Material provided:
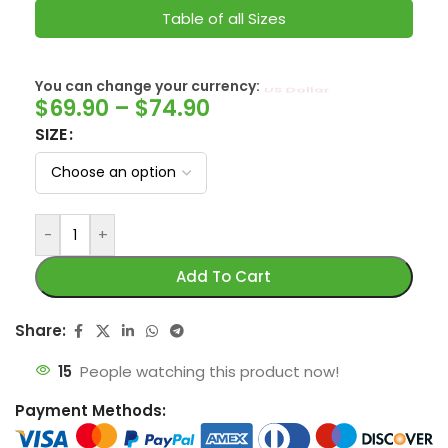
Table of all Sizes
You can change your currency:
SwissFranc
$
69.90
–
$
74.90
SIZE
-
+
Add To Cart
Share:
15
People watching this product now!
Payment Methods:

Directions for this task: Except for the pictures, return every line of the material exactly.

Response to this exercise:
Table of all Sizes
You can change your currency:
SwissFranc
$
69.90
–
$
74.90
SIZE
-
+
Add To Cart
Share:
15
People watching this product now!
Payment Methods:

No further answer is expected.